REQUIREMENT —
Skip the pictures and repeat each line of the data exactly.

___

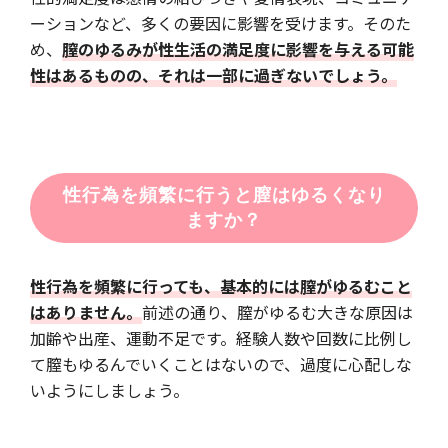
ーションなど、多くの要因に影響を受けます。そのた
め、
膣のゆるみが性生活の満足度に影響を与える可能
性はあるものの、それは一部に過ぎないでしょう。
性行為を頻繁に行うと膣はゆるくなり
ますか？
性行為を頻繁に行っても、基本的には膣がゆるむこと
はありません。
前述の通り、膣がゆるむ大きな原因は
加齢や出産、運動不足です。経験人数や回数に比例し
て膣もゆるんでいくことはないので、過度に心配しな
いようにしましょう。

___

TASK RESULT —
ーションなど、多くの要因に影響を受けます。そのた
め、
膣のゆるみが性生活の満足度に影響を与える可能
性はあるものの、それは一部に過ぎないでしょう。
性行為を頻繁に行うと膣はゆるくなり
ますか？
性行為を頻繁に行っても、基本的には膣がゆるむこと
はありません。
前述の通り、膣がゆるむ大きな原因は
加齢や出産、運動不足です。経験人数や回数に比例し
て膣もゆるんでいくことはないので、過度に心配しな
いようにしましょう。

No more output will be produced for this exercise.